How to replicate QGIS and extract the parcel data from the XML file?

I am certain QGIS does not use BeautifulSoup and such workarounds as I did above. I suspect it uses ogr2ogr. If there is a simple programmatic way of extracting the parcel polygons, I am interested even if QGIS is doing it differently.

Having an answer to this question will help me solve a different but related question of mine.

Best Answer

I used your curl command for downloading test data. Then I checked the layers with ogrinfo

ogrinfo GMLAS:inspire.xml 

One of the layers is this

8: cadastralparcel (Unknown (any), Point)

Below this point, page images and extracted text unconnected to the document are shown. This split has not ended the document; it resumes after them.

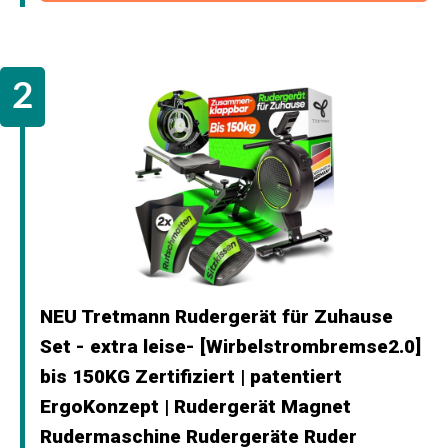
NEU Tretmann Rudergerät für Zuhause
Set - extra leise- [Wirbelstrombremse2.0]
bis 150KG Zertifiziert | patentiert
ErgoKonzept | Rudergerät Magnet
Rudermaschine Rudergeräte Ruder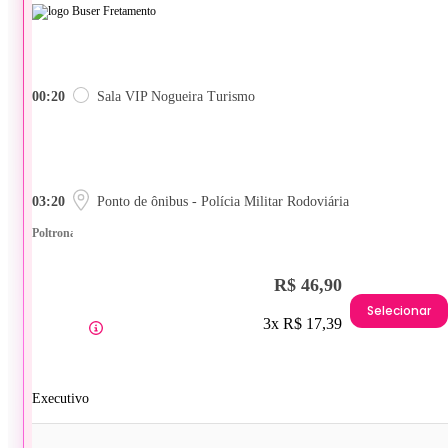
00:20
Sala VIP Nogueira Turismo
03:20
Ponto de ônibus - Polícia Militar Rodoviária
Poltrona
R$ 46,90
Selecionar
3x R$ 17,39
Executivo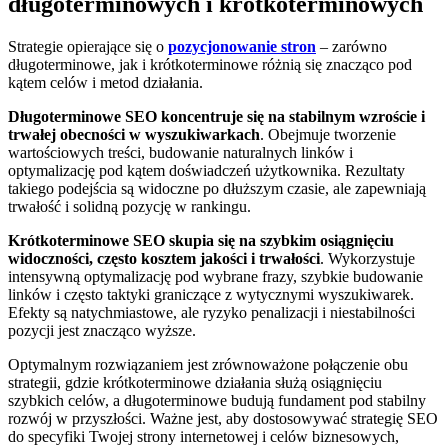
długoterminowych i krótkoterminowych
Strategie opierające się o
pozycjonowanie stron
– zarówno
długoterminowe, jak i krótkoterminowe różnią się znacząco pod
kątem celów i metod działania.
Długoterminowe SEO koncentruje się na stabilnym wzroście i
trwałej obecności w wyszukiwarkach
. Obejmuje tworzenie
wartościowych treści, budowanie naturalnych linków i
optymalizację pod kątem doświadczeń użytkownika. Rezultaty
takiego podejścia są widoczne po dłuższym czasie, ale zapewniają
trwałość i solidną pozycję w rankingu.
Krótkoterminowe SEO skupia się na szybkim osiągnięciu
widoczności, często kosztem jakości i trwałości
. Wykorzystuje
intensywną optymalizację pod wybrane frazy, szybkie budowanie
linków i często taktyki graniczące z wytycznymi wyszukiwarek.
Efekty są natychmiastowe, ale ryzyko penalizacji i niestabilności
pozycji jest znacząco wyższe.
Optymalnym rozwiązaniem jest zrównoważone połączenie obu
strategii, gdzie krótkoterminowe działania służą osiągnięciu
szybkich celów, a długoterminowe budują fundament pod stabilny
rozwój w przyszłości. Ważne jest, aby dostosowywać strategię SEO
do specyfiki Twojej strony internetowej i celów biznesowych,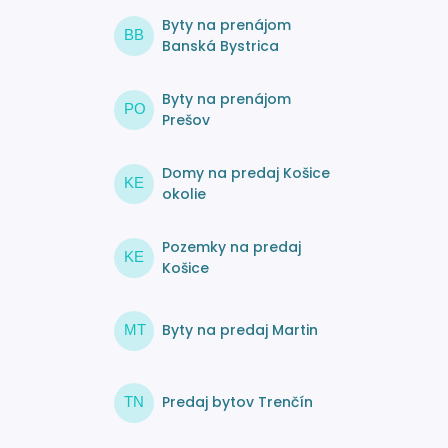
Byty na prenájom
BB
Banská Bystrica
Byty na prenájom
PO
Prešov
Domy na predaj Košice
KE
okolie
Pozemky na predaj
KE
Košice
Byty na predaj Martin
MT
Predaj bytov Trenčín
TN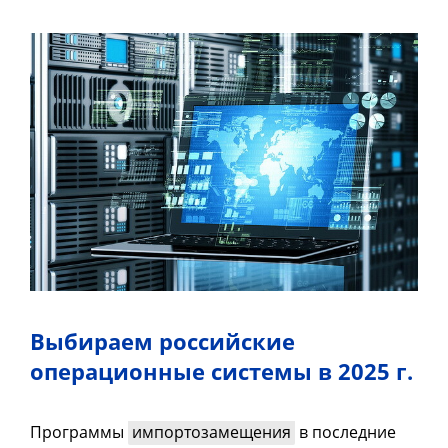
Выбираем российские
операционные системы в 2025 г.
Программы
импортозамещения
в последние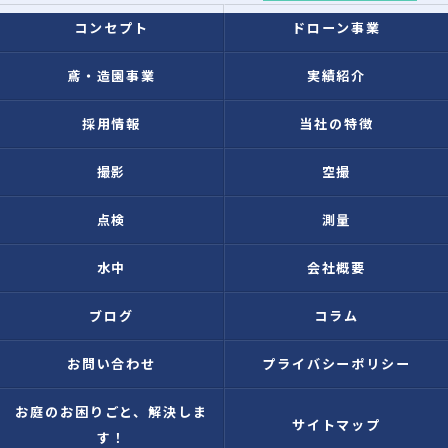
コンセプト
ドローン事業
鳶・造園事業
実績紹介
採用情報
当社の特徴
撮影
空撮
点検
測量
水中
会社概要
ブログ
コラム
お問い合わせ
プライバシーポリシー
お庭のお困りごと、解決しま
サイトマップ
す！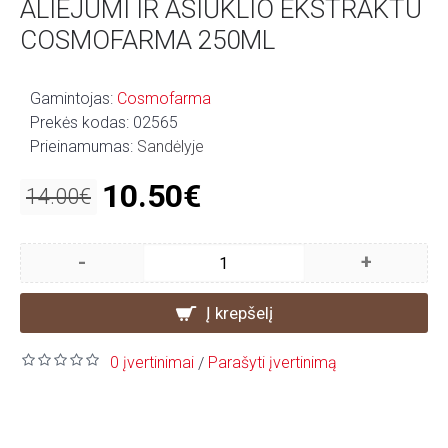
ALIEJUMI IR ASIŪKLIO EKSTRAKTU
COSMOFARMA 250ML
Gamintojas:
Cosmofarma
Prekės kodas:
02565
Prieinamumas:
Sandėlyje
10.50€
14.00€
-
+
Į krepšelį
0 įvertinimai
Parašyti įvertinimą
/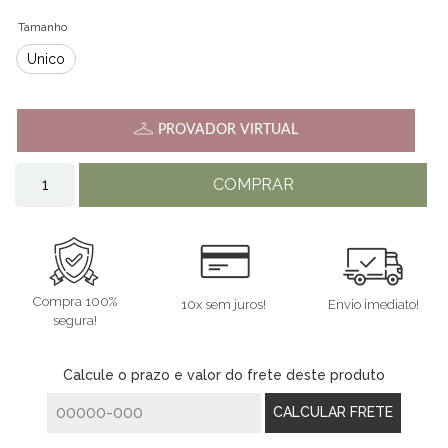
Tamanho
Único
PROVADOR VIRTUAL
COMPRAR
Compra 100%
10x sem juros!
Envio imediato!
segura!
Calcule o prazo e valor do frete deste produto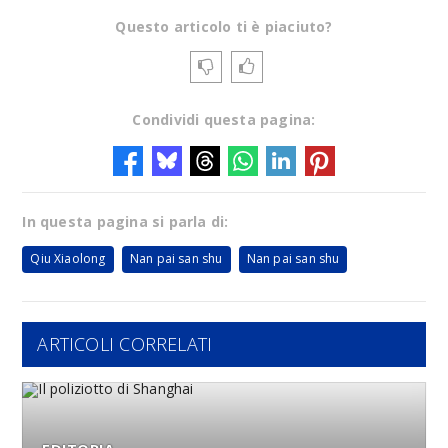
Questo articolo ti è piaciuto?
Condividi questa pagina:
In questa pagina si parla di:
Qiu Xiaolong
Nan pai san shu
Nan pai san shu
ARTICOLI CORRELATI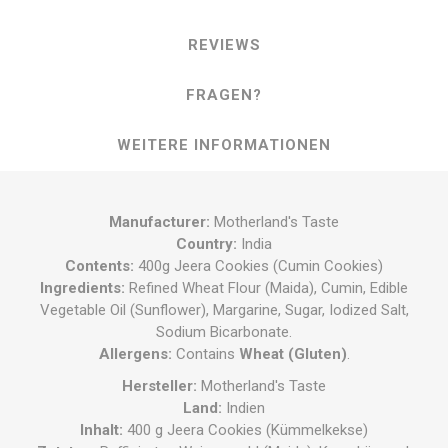
REVIEWS
FRAGEN?
WEITERE INFORMATIONEN
Manufacturer:
Motherland's Taste
Country:
India
Contents:
400g Jeera Cookies (Cumin Cookies)
Ingredients:
Refined Wheat Flour (Maida), Cumin, Edible
Vegetable Oil (Sunflower), Margarine, Sugar, Iodized Salt,
Sodium Bicarbonate.
Allergens:
Contains
Wheat (Gluten)
.
Hersteller:
Motherland's Taste
Land:
Indien
Inhalt:
400 g Jeera Cookies (Kümmelkekse)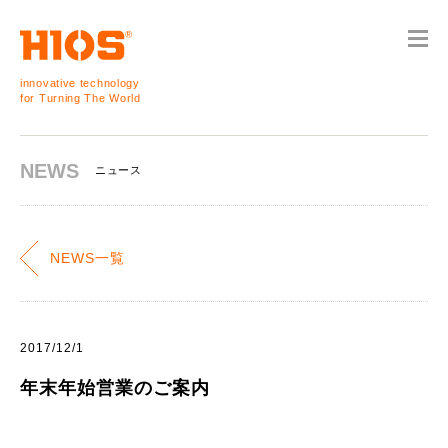
innovative technology
for Turning The World
NEWS
ニュース
NEWS一覧
2017/12/1
年末年始営業のご案内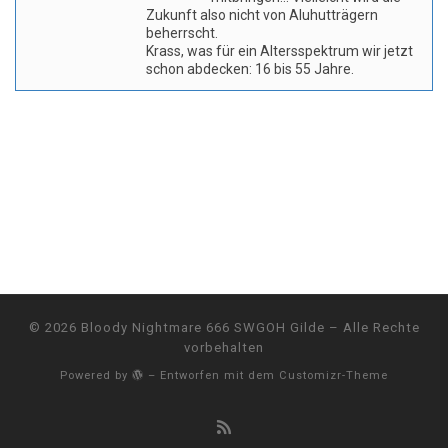
Zukunft also nicht von Aluhutträgern
beherrscht.
Krass, was für ein Altersspektrum wir jetzt
schon abdecken: 16 bis 55 Jahre.
© 2026
Bloody Nightmare 666 SWGOH Gilde
– Alle Rechte
vorbehalten
Powered by
– Entworfen mit dem
Customizr-Theme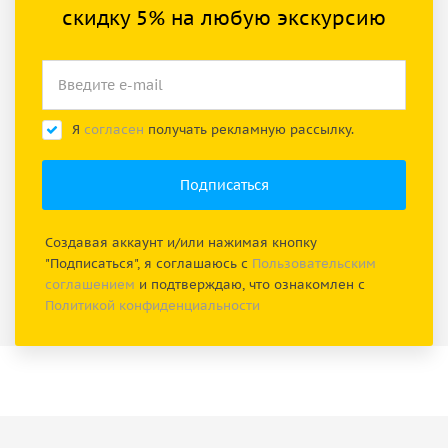
скидку 5% на любую экскурсию
Я
согласен
получать рекламную рассылку.
Создавая аккаунт и/или нажимая кнопку
"Подписаться", я соглашаюсь с
Пользовательским
соглашением
и подтверждаю, что ознакомлен с
Политикой конфиденциальности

It seems to contain two geometries, first is of some undefined geometry type, the second one is point. GeoJSON can only have one geometry field and it is not sure what will happen in the conversion but we can try.

ogr2ogr -f GeoJSON inspirecp.json GMLAS:inspire.xml cadastralparcel

Check the result:

ogrinfo inspirecp.json -al |more

INFO: Open of `inspirecp.json'
      using driver `GeoJSON' successful.

Layer name: cadastralparcel
Geometry: Polygon
Feature Count: 3858
Extent: (671494.159000, 6579594.587000) - (676942.858000, 6585030.326000)
...

At least there are now parcel polygons in a GeoJSON file.